Every line with the string "Relevante" must be copied from the entries below.

Input:
⟨

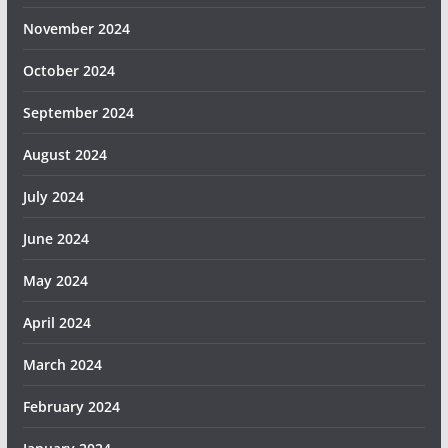
November 2024
October 2024
September 2024
August 2024
July 2024
June 2024
May 2024
April 2024
March 2024
February 2024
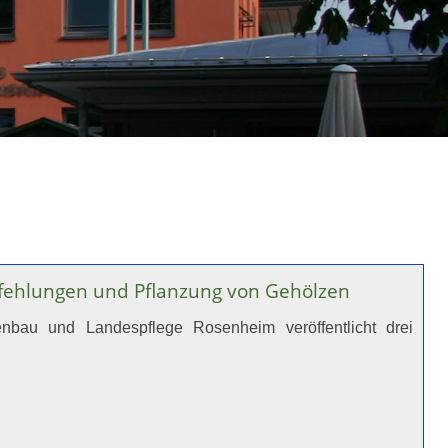
ehlungen und Pflanzung von Gehölzen
enbau und Landespflege Rosenheim veröffentlicht drei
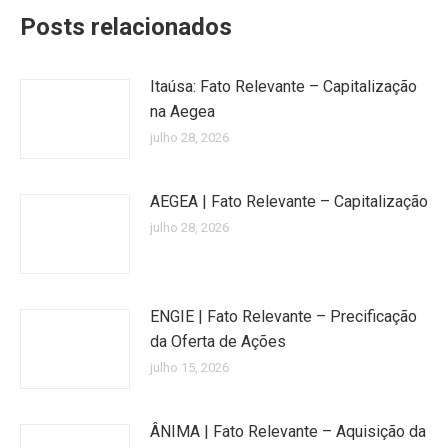
Posts relacionados
Itaúsa: Fato Relevante – Capitalização
na Aegea
julho 28, 2026
AEGEA | Fato Relevante – Capitalização
julho 28, 2026
ENGIE | Fato Relevante – Precificação
da Oferta de Ações
julho 15, 2026
ÂNIMA | Fato Relevante – Aquisição da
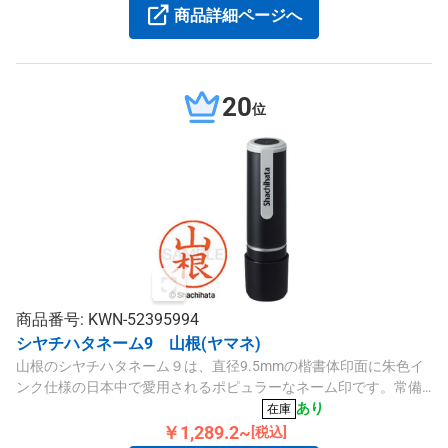
商品詳細ページへ
20
位
商品番号: KWN-52395994
シヤチハタネーム9 山根(ヤマネ)
山根のシヤチハタネーム９は、直径9.5mmの楷書体印面に朱色イ
ンク仕様の日本中で愛用されるポピュラーなネーム印です。常備
用にも適しています。
あり
在庫
￥1,289.2~
[税込]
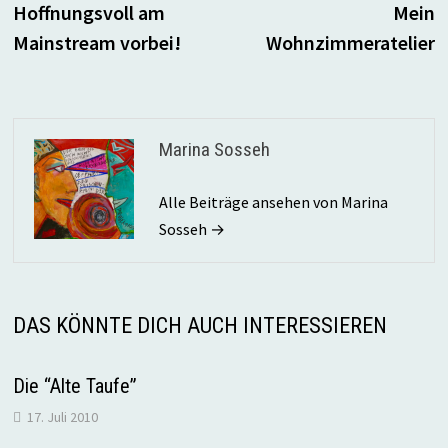
Beitrag:
B
Hoffnungsvoll am
Mein
Mainstream vorbei!
Wohnzimmeratelier
Marina Sosseh
Alle Beiträge ansehen von Marina
Sosseh →
DAS KÖNNTE DICH AUCH INTERESSIEREN
Die “Alte Taufe”
17. Juli 2010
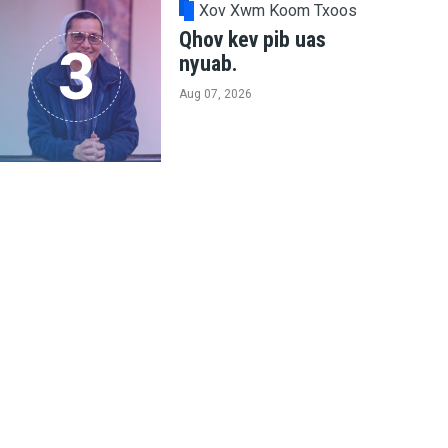
Xov Xwm Koom Txoos
Qhov kev pib uas
nyuab.
Aug 07, 2026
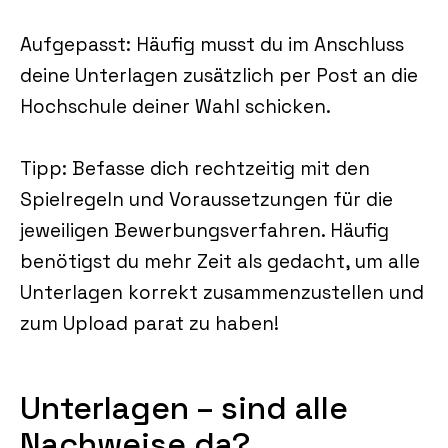
Aufgepasst: Häufig musst du im Anschluss
deine Unterlagen zusätzlich per Post an die
Hochschule deiner Wahl schicken.
Tipp: Befasse dich rechtzeitig mit den
Spielregeln und Voraussetzungen für die
jeweiligen Bewerbungsverfahren. Häufig
benötigst du mehr Zeit als gedacht, um alle
Unterlagen korrekt zusammenzustellen und
zum Upload parat zu haben!
Unterlagen – sind alle
Nachweise da?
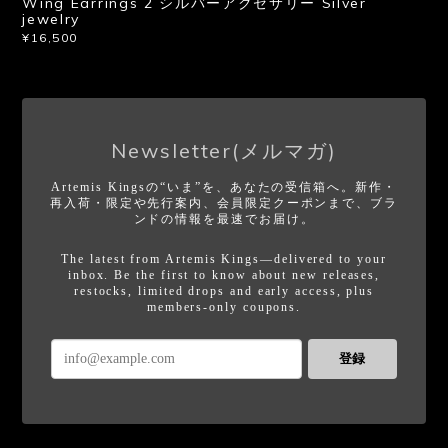
Wing Earrings 2 シルバーアクセサリー Silver
jewelry
¥16,500
Newsletter(メルマガ)
Artemis Kingsの“いま”を、あなたの受信箱へ。新作・
再入荷・限定や先行案内、会員限定クーポンまで、ブラ
ンドの情報を最速でお届け。
The latest from Artemis Kings—delivered to your
inbox. Be the first to know about new releases,
restocks, limited drops and early access, plus
members-only coupons.
登録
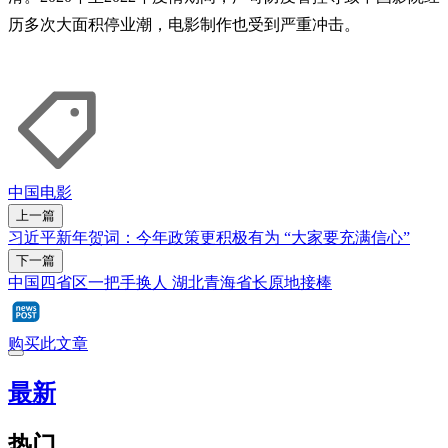
历多次大面积停业潮，电影制作也受到严重冲击。
中国
电影
上一篇
习近平新年贺词：今年政策更积极有为 “大家要充满信心”
下一篇
中国四省区一把手换人 湖北青海省长原地接棒
购买此文章
最新
热门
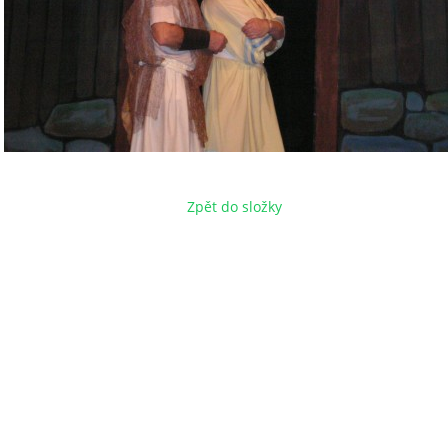
Zpět do složky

⟩

Exercise output:
Itaúsa: Fato Relevante – Capitalização
AEGEA | Fato Relevante – Capitalização
ENGIE | Fato Relevante – Precificação
ÂNIMA | Fato Relevante – Aquisição da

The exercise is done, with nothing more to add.